§ TASK GOAL
Check each line of the listing for the string "México", count the lines that have it, and answer with that number only.

§ AVAILABLE RECORDS
************
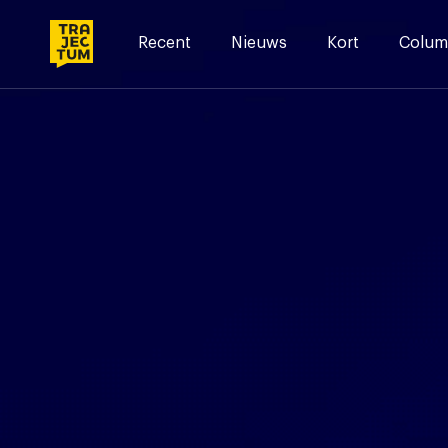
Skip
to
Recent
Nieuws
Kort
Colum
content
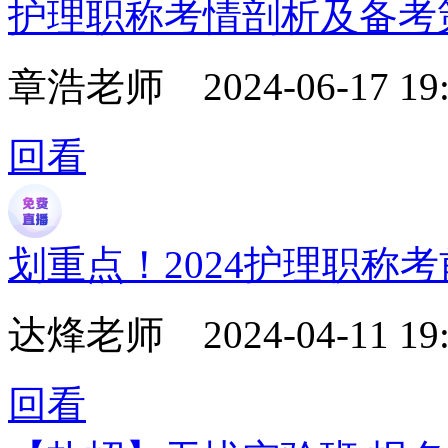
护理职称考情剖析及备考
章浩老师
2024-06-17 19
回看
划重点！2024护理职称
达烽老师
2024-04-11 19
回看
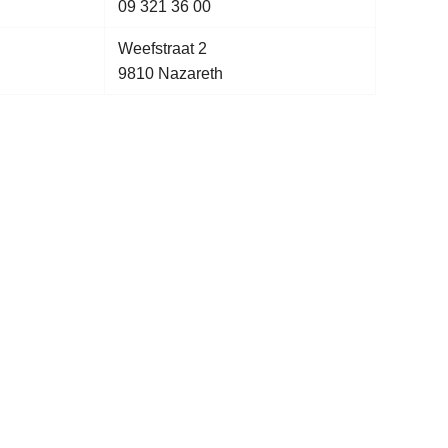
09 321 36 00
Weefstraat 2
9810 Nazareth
************
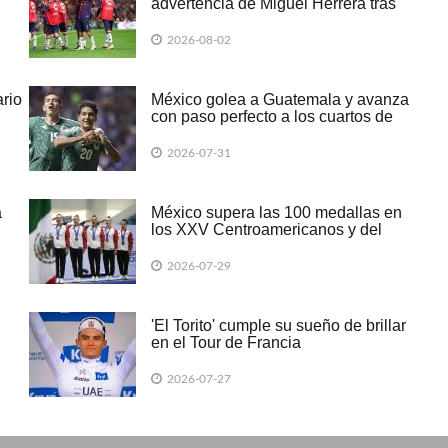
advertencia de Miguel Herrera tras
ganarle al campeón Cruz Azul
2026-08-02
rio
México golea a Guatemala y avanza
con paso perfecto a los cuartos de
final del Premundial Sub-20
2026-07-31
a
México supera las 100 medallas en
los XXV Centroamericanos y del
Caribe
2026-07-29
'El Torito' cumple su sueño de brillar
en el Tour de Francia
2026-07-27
************
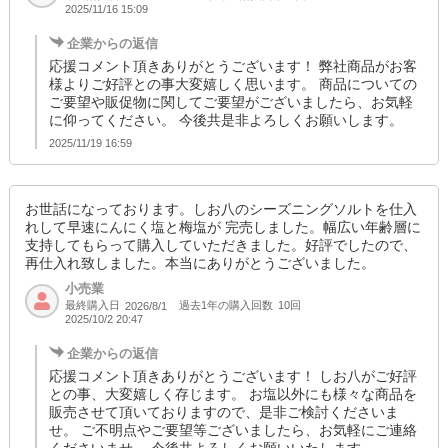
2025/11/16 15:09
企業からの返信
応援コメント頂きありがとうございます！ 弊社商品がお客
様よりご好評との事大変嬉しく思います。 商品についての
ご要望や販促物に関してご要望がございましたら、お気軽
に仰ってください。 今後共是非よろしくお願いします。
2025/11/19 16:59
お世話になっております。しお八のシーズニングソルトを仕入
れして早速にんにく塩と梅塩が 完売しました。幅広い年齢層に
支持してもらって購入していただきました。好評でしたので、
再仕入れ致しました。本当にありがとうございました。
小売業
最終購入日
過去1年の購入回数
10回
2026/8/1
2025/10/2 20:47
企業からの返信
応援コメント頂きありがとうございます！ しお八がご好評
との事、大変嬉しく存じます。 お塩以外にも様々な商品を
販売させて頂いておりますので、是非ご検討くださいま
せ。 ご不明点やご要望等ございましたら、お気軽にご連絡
************
§ ANSWER SECTION
2